To avoid repeating per-name formatters across many patterns, declare the keys once on the builder with declare_keys. Every pattern built afterwards inherits each key's converter for the matching group name (a pattern-level formatter still overrides it).

>>> rb = Rebulk().declare_keys(season, episode)
>>> _ = rb.regex(r'S(?P<season>\d+)E(?P<episode>\d+)', children=True)
>>> _ = rb.regex(r'(?P<season>\d+)x(?P<episode>\d+)', children=True)
>>> matches = rb.matches("Show.S03E07.mkv")
>>> matches[season], matches[episode]
(3, 7)

Projecting onto a dataclass or TypedDict

Matches.to(...) projects matches onto a typed target. Each field is filled from matches sharing its name: a list[...] field collects all values, any other field takes the first, and unmatched fields fall back to their default.
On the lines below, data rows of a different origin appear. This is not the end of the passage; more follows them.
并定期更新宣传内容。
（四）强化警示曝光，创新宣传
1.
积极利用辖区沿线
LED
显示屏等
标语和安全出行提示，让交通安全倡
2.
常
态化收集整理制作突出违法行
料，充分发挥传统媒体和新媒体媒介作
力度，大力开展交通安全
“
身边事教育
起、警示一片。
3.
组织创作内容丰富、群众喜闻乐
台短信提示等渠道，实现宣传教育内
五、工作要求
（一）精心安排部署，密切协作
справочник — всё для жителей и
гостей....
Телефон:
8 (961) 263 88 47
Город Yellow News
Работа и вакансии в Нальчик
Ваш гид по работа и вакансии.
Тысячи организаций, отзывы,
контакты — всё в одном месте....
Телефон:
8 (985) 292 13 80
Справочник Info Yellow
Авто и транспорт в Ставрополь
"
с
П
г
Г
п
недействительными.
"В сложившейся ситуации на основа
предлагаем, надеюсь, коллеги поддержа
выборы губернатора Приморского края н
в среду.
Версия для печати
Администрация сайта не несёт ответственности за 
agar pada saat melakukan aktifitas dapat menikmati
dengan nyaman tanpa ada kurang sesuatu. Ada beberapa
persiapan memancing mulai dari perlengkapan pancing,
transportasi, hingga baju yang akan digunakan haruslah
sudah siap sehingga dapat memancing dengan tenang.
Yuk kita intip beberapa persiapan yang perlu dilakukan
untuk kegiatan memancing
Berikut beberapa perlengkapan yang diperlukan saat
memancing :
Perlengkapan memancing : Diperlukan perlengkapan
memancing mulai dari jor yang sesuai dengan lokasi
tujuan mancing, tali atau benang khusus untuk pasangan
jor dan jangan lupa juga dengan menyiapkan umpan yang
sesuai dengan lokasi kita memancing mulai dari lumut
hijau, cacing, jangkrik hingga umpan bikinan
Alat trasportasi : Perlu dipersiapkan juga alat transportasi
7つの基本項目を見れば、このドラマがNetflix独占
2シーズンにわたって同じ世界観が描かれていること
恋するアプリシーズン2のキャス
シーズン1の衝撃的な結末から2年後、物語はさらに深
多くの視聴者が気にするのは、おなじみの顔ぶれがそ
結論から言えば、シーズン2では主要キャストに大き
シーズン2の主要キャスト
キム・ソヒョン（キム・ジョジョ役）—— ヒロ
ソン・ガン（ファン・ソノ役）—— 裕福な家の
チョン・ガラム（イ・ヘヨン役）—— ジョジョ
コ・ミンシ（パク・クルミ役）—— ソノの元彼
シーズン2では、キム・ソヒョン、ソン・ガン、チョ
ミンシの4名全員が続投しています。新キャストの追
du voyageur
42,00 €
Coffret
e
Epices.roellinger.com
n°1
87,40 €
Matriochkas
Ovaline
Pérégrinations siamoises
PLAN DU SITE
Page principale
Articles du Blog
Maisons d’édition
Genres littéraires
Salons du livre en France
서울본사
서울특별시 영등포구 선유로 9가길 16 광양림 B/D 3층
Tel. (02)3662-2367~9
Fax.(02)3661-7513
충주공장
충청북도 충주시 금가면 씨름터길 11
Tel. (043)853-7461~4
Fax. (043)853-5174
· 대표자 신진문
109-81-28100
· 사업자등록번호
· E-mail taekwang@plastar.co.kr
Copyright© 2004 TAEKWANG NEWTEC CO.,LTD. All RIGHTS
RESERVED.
>>> from dataclasses import dataclass, field
>>> @dataclass
... class Movie:
...     year: int
...     title: str
...     tags: list[str] = field(default_factory=list)
>>> tag = Key("tags", str)
>>> matches = Rebulk().regex(r'\d{4}', key=year).string('Big Buck Bunny', key=title) \
...                   .string('HD', key=tag).string('BluRay', key=tag) \
...                   .matches("Big Buck Bunny 2008 HD BluRay")
>>> matches.to(Movie)
Movie(year=2008, title='Big Buck Bunny', tags=['HD', 'BluRay'])

to also accepts a TypedDict (unmatched keys are omitted), a primitive type (returns the first value), or a list[...] of a scalar type (returns all values). A list of a dataclass or TypedDict is rejected, as a flat match sequence has no record grouping.

Verifying declared keys

Keys declared with declare_keys are carried on the resulting Matches (as matches.declared_keys) and let to close the typing loop: a model field whose type contradicts a declared key of the same name raises TypeError.

Because a declared key binds by name, a typo or a stale name silently no-ops. check_keys() returns the declared key names that no built pattern can produce; assert its result in a test so a typo fails fast. Names produced only by a rule or dynamically by a functional pattern can be passed to allowed_unused, or declared through a functional pattern's properties mapping.

>>> rb = Rebulk().declare_keys(Key('season', int), Key('seson', int)) \
...        .regex(r'S(?P<season>\d+)', children=True)
>>> rb.check_keys()
['seson']
>>> rb.check_keys(allowed_unused=['seson'])
[]

An opt-in contract check (rebulk.debug.CHECK_DECLARED_KEYS = True, or env REBULK_CHECK_DECLARED_KEYS=1) additionally asserts at match time that every named value is an instance of its declared key's value_type. It is off by default (zero production cost) — enable it in development or CI to catch a formatter override producing the wrong type.